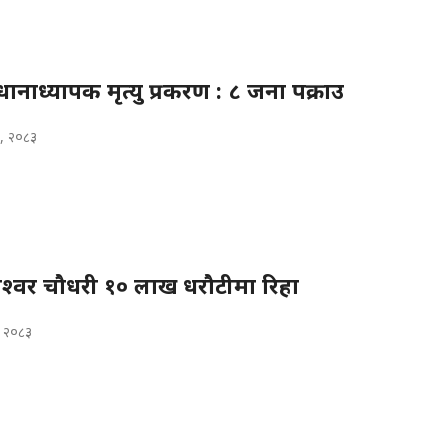
्रधानाध्यापक मृत्यु प्रकरण : ८ जना पक्राउ
५, २०८३
 रामेश्वर चौधरी १० लाख धरौटीमा रिहा
, २०८३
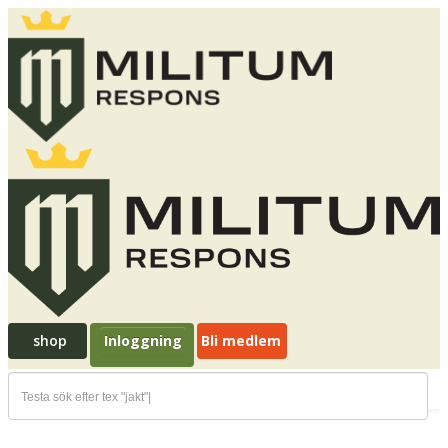
shop
Inloggning
Bli medlem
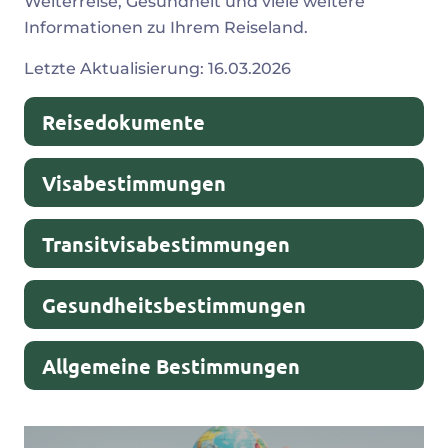
Weiterreise, Gesundheit und viele weitere
Informationen zu Ihrem Reiseland.
Sri
Letzte Aktualisierung: 16.03.2026
Lanka
Reisedokumente
Visabestimmungen
Transitvisabestimmungen
Gesundheitsbestimmungen
Allgemeine Bestimmungen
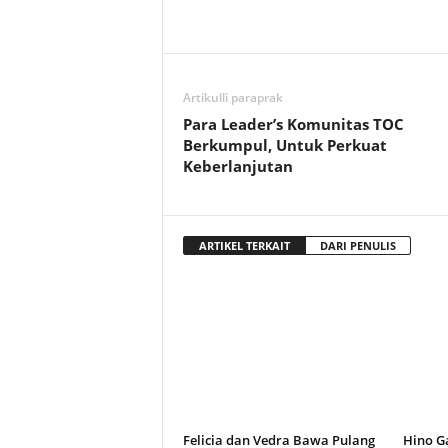
Artikulli paraprak
Para Leader’s Komunitas TOC
Berkumpul, Untuk Perkuat
Keberlanjutan
ARTIKEL TERKAIT
DARI PENULIS
Felicia dan Vedra Bawa Pulang
Hino G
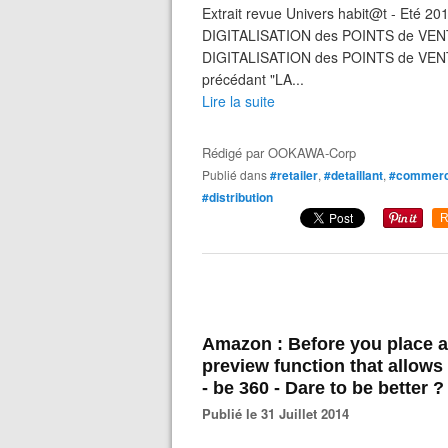
Extrait revue Univers habit@t - Eté 201
DIGITALISATION des POINTS de VENT
DIGITALISATION des POINTS de VENTE" 
précédant "LA...
Lire la suite
Rédigé par
OOKAWA-Corp
Publié dans
#retailer
,
#detaillant
,
#commer
#distribution
R
Amazon : Before you place a
preview function that allows
- be 360 - Dare to be better ?
Publié le 31 Juillet 2014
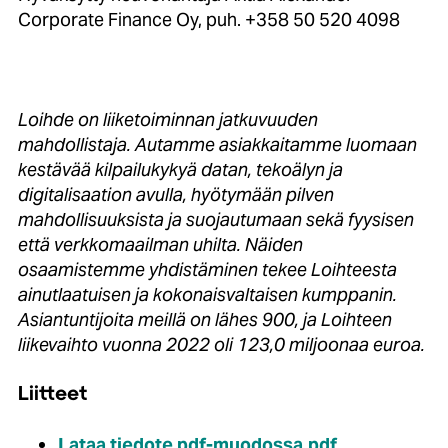
Corporate Finance Oy, puh. +358 50 520 4098
Loihde on liiketoiminnan jatkuvuuden
mahdollistaja. Autamme asiakkaitamme luomaan
kestävää kilpailukykyä datan, tekoälyn ja
digitalisaation avulla, hyötymään pilven
mahdollisuuksista ja suojautumaan sekä fyysisen
että verkkomaailman uhilta. Näiden
osaamistemme yhdistäminen tekee Loihteesta
ainutlaatuisen ja kokonaisvaltaisen kumppanin.
Asiantuntijoita meillä on lähes 900, ja Loihteen
liikevaihto vuonna 2022 oli 123,0 miljoonaa euroa.
Liitteet
Lataa tiedote pdf-muodossa.pdf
------------------------------------
## WHAT YOU ARE ASKED TO DO
Pick out and copy the lines of the material that include the word "POINTS".

## ANSWER SPACE
DIGITALISATION des POINTS de VENT
DIGITALISATION des POINTS de VENTE" 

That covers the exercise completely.